Easy to accomplish pre-population of the SIM checkout form on AuthNet:
Create the usual form that your customer will use to get to the SIM system on AuthNet. I can't remember the original example document name because I've renamed mine already, but it's the one that sends the x_login, x_amount, x_fp_hast, etc to https://secure.authorize.net/gateway/transact.dll
Add these fields to the form (as needed):
<INPUT type="hidden" name="x_first_name" value="Joe"> <INPUT type="hidden" name="x_last_name" value="Smith"> <INPUT type="hidden" name="x_company" value="Joe Smith Company"> <INPUT type="hidden" name="x_address" value="123 Prepopulate Drive"> <INPUT type="hidden" name="x_city" value="Lebanon"> <INPUT type="hidden" name="x_state" value="TN"> <INPUT type="hidden" name="x_zip" value="37087"> <INPUT type="hidden" name="x_cust_id" value="123ID"> <INPUT type="hidden" name="x_ship_to_last_name" value="Smith"> <INPUT type="hidden" name="x_ship_to_company" value="Joe Smith Company"> <INPUT type="hidden" name="x_ship_to_address" value="123 Prepopulate Drive"> <INPUT type="hidden" name="x_city" value="Lebanon"> <INPUT type="hidden" name="x_ship_to_state" value="TN"> <INPUT type="hidden" name="x_ship_to_zip" value="37087"> <INPUT type="hidden" name="x_ship_to_first_name" value="Joe">
Of course you would pre-populate those hidden fields with your own customer data.. but when the form gets passed over to the SIM, all the fields that you have provided those hidden fields for will be populated with the data you put in the values on your passed form.

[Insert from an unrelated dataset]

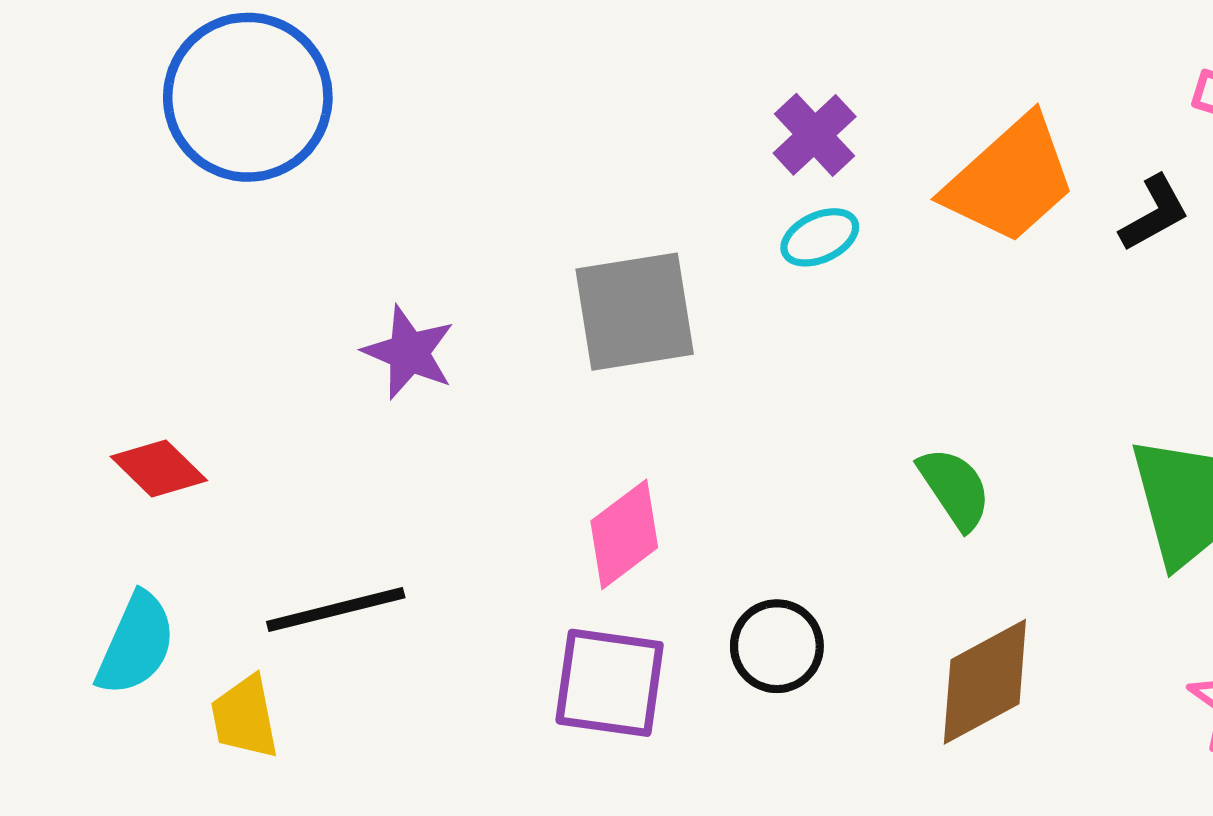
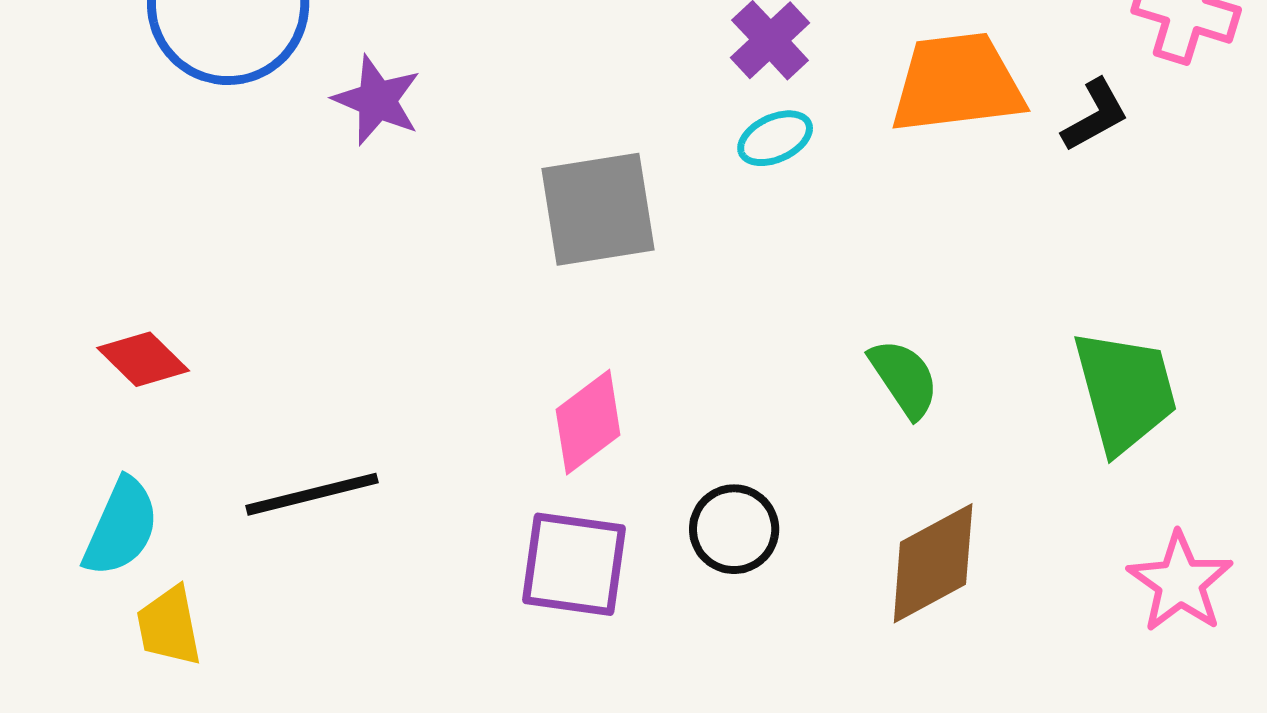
orange trapezoid: (1010, 180) -> (957, 83), turned -145
purple star: (409, 352) -> (377, 100), moved
yellow trapezoid: (245, 717) -> (169, 626), moved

You just have to use the EXACT name that the fields on the resulting form at authorizenet uses and you can pre-populate anything on that form.
Oops.. almost forgot..
If you use the method I describe above to pre-populate the fields in the SIM.. do your customers a big favor and dont try to pass the credit card number and expiration date.
Depending on how you do things on your site, you may or may not have the full credit card number stored for the customer. You may only have the 'XXXX1234' that AuthNet sends back from any typical transaction.
If you try to use that data to pre-populate the SIM, the customer will actually see 'XXXX1234' in the card number field on the SIM form when they get there and have to delete the X's.
If you do have the full credit card number stored for the customer on your site, then you can pass it if you're all PCI compliant in how you do that.. but it's easier just to not send it at all.
If you pre-populate the form correctly, the only thing the customer will have to do when they get to the SIM form over on the AuthNet site is type in their credit card number, expiration date, make any changes to any of the fields that might have changed since you originally stored their info.. and they're done.
Most of the time it will just be cc number and expiration and they're finished with the form.
Once they've completed the transaction, it's a pretty simple process to reverify all that information for your own records.. so if they changed their address while they were at the SIM payment page, you can change it on your records as well.